What I want tonight is lipstick.
As pure a red as I can find . . .
Back in my mother’s apartment, silence.
I limn my lips back out of my wan face.
They are there again: smacky and wanting.
They also perform the imagination’s capacity to speak from kenotic privation into new creation.
I remember my parents murmuring
histories I knew I shouldn’t hear,
nights when my sister and I lay in our rooms,
she sleeping and I thinking up stories
in which I possessed powers far beyond my own,
able to make the sun blister and the clouds bloom.

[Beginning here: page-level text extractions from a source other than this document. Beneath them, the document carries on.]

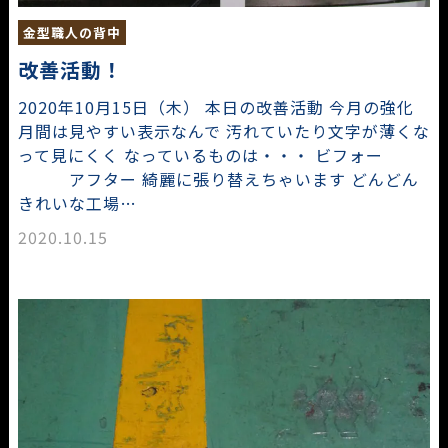
金型職人の背中
改善活動！
2020年10月15日（木） 本日の改善活動 今月の強化
月間は見やすい表示なんで 汚れていたり文字が薄くな
って見にくく なっているものは・・・ ビフォー
アフター 綺麗に張り替えちゃいます どんどん
きれいな工場…
2020.10.15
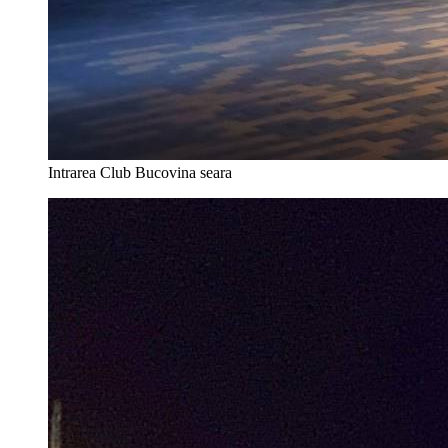
Intrarea Club Bucovina seara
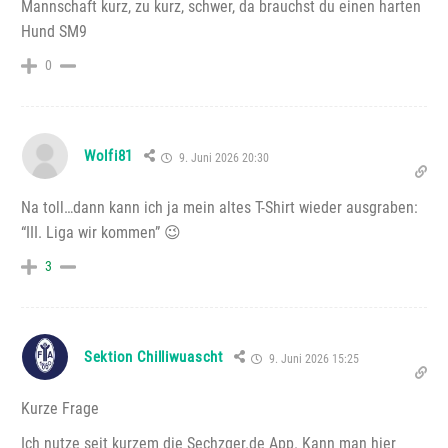
Mannschaft kurz, zu kurz, schwer, da brauchst du einen harten
Hund SM9
0
Wolfi81
9. Juni 2026 20:30
Na toll…dann kann ich ja mein altes T-Shirt wieder ausgraben:
“III. Liga wir kommen” 😉
3
Sektion Chilliwuascht
9. Juni 2026 15:25
Kurze Frage
Ich nutze seit kurzem die Sechzger.de App. Kann man hier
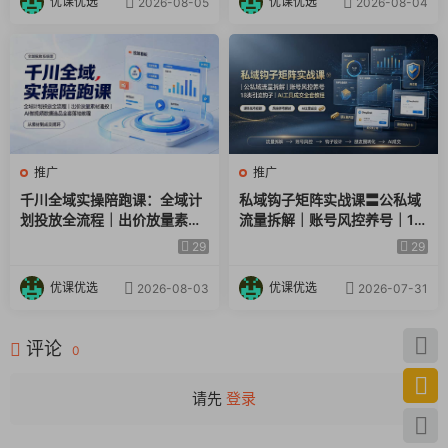
优课优选
优课优选
2026-08-05
2026-08-04
推广
推广
千川全域实操陪跑课：全域计
私域钩子矩阵实战课〓公私域
划投放全流程｜出价放量素材
流量拆解｜账号风控养号｜18
追投｜AI做视频数据选品全套
类引流钩子｜AI工具成交全套
29
29
落地教程
教程
优课优选
优课优选
2026-08-03
2026-07-31
评论
0
请先
登录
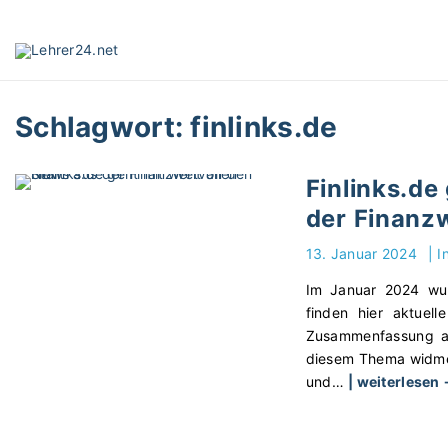
S
k
i
p
t
Schlagwort:
finlinks.de
o
c
o
Finlinks.de
n
der Finanzw
t
e
13. Januar 2024
|
I
n
t
Im Januar 2024 wurd
finden hier aktuell
Zusammenfassung all
diesem Thema widmen
und
…
| weiterlesen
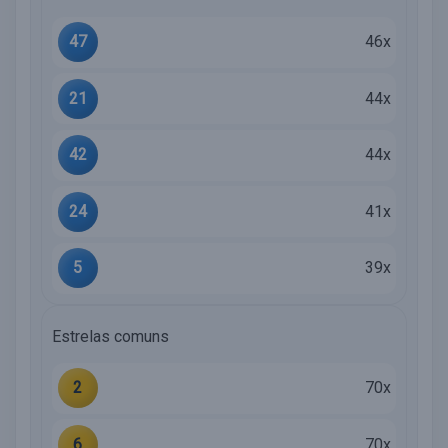
47
46x
21
44x
42
44x
24
41x
5
39x
Estrelas comuns
2
70x
6
70x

These poems—which are linguistically textured and laden with rich sonic echo—provide Silver’s reader with an exhilarating proposition: that recovery must become again our central human concern.
The same morning I press my shorn chest
against an X-ray machine and hold my breath,
my sister births from her body a baby girl.
Among the many recoveries manifested in Silver’s subtle arguments, the very heart of her matter in this collection is an insistent recovery of common life. The speaker—ostensibly identified with the poet herself—admits to her own bodily sufferings, but a good many of these poems speak to and of the bodily sufferings of others. Employing classical and historical allusion as well as references to friends and family, Silver articulates in no uncertain terms an emphatic empathy that recovers for us what it means to be a person in the image of a triune God. Each of our lives partakes of every other.
I am reminded here of that very strange passage in Paul’s letter to the Colossians wherein the apostle claims to rejoice in his own sufferings, adding that he “fill[s] up in my flesh what is lacking of the afflictions of Christ on behalf of his body, which is the church” (Col. 1:24). As I have observed elsewhere, instead of “what is lacking,” a more likely translation of isterimata might be “what is yet to be done.”
Silver grapples with an array of difficult human experiences to bring back into view the absolute interconnectivity of persons, and she presents the compelling proposition that what is yet to be done is our bravely accepting the cost of bearing one another’s afflictions, of becoming one. May it be blessed.